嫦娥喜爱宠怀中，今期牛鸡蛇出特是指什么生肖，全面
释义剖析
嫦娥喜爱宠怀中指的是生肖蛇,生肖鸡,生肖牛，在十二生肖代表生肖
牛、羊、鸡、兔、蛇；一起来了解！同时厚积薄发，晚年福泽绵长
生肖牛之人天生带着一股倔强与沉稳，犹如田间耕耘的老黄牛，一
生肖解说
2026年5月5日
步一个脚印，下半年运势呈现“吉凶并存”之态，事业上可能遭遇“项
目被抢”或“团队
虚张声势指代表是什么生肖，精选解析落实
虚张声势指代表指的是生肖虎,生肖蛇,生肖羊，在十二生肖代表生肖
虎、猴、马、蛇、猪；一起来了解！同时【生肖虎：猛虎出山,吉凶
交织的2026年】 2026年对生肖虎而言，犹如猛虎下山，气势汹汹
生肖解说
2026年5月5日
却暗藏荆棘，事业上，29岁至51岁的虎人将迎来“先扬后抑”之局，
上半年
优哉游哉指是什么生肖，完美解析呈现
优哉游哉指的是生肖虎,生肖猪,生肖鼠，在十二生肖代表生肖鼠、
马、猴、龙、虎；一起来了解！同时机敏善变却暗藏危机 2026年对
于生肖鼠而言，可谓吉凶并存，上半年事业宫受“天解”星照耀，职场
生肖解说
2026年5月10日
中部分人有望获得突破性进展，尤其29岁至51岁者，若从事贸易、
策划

- **Task instructions**
Restate the whole of the data exactly.

- **Result of the exercise**
嫦娥喜爱宠怀中，今期牛鸡蛇出特是指什么生肖，全面
释义剖析
嫦娥喜爱宠怀中指的是生肖蛇,生肖鸡,生肖牛，在十二生肖代表生肖
牛、羊、鸡、兔、蛇；一起来了解！同时厚积薄发，晚年福泽绵长
生肖牛之人天生带着一股倔强与沉稳，犹如田间耕耘的老黄牛，一
生肖解说
2026年5月5日
步一个脚印，下半年运势呈现“吉凶并存”之态，事业上可能遭遇“项
目被抢”或“团队
虚张声势指代表是什么生肖，精选解析落实
虚张声势指代表指的是生肖虎,生肖蛇,生肖羊，在十二生肖代表生肖
虎、猴、马、蛇、猪；一起来了解！同时【生肖虎：猛虎出山,吉凶
交织的2026年】 2026年对生肖虎而言，犹如猛虎下山，气势汹汹
生肖解说
2026年5月5日
却暗藏荆棘，事业上，29岁至51岁的虎人将迎来“先扬后抑”之局，
上半年
优哉游哉指是什么生肖，完美解析呈现
优哉游哉指的是生肖虎,生肖猪,生肖鼠，在十二生肖代表生肖鼠、
马、猴、龙、虎；一起来了解！同时机敏善变却暗藏危机 2026年对
于生肖鼠而言，可谓吉凶并存，上半年事业宫受“天解”星照耀，职场
生肖解说
2026年5月10日
中部分人有望获得突破性进展，尤其29岁至51岁者，若从事贸易、
策划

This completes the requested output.